Alvise Vivarini’s groundbreaking sacra conversazione

Alvise Vivarini was the last and greatest painter of the only Venetian artistic dynasty to rival that of Jacopo Bellini and his sons. Influenced by Antonello da Messina, Giovanni Bellini and Andrea Mantegna and the harmonious, three-dimensional quality of their works, Alvise gradually surpassed the linear Gothic style and iconography of his father Antonio and uncle Bartolomeo to develop a more volumetric style in which the light defines and shapes the figures. His later figures, particularly his sacre conversazioni such as the Virgin and Child Enthroned with Saints, which now hangs at the Accademia, became imbued with a remarkably poetic quality.

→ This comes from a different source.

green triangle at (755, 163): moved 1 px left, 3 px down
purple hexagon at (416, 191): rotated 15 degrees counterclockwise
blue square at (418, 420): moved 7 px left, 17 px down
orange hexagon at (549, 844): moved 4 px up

This painting, dated 1480, originally came from the Church of San Francesco in Treviso. A classic sacra conversazione, it is composed, with geometrical symmetry, of two groups of saints – Louis of Toulouse, Anthony of Padua and Anne on the left and Joachim, Bernardino and Francesco Gioacchino on the right. Both groups are facing inwards towards the enthroned Virgin and Child. This is a far cry from Alvise’s early, linear work of heavy plasticity. The influence of Antonello’s San Cassiano Altarpiece, which was studied and admired by a whole generation of Venetian painters, is obvious from Alvise’s adaptation of Antonello’s crystalline form and colour.

There is a clear transition from the Late Gothic towards the Renaissance principles of spatial construction and light. In their gestures, immobilised by the cold light coming from the top left-hand corner, the three-dimensional figures in this painting appear to form a kind of architecture centred around the Virgin’s throne. The exaggerated outlines are softened by the interaction between the figures. Behind the throne a dark green curtain falls heavily, excluding from sight all natural elements apart from two small fragments of a cold, clouded sky. Recent examination has revealed that the curtain in the background was added at a later date.

There is also a firm geometrical relationship between space and figures whose shadows appear on the floor. Although Alvise’s figures in the Virgin and Child Enthroned with Saints are painted in a more dynamic manner than anything he had done before and there is evidence of clearly defined forms and definition of space learnt from Mantegna, the Venetian colorito (colouring) and sublime naturalness represented by Giovanni Bellini are still far off. This is a transitional but highly innovative and groundbreaking sacra conversazione which shows the evolution not only of Alvise’s personal style but of the Venetian painting as a whole at the end of the 15th century.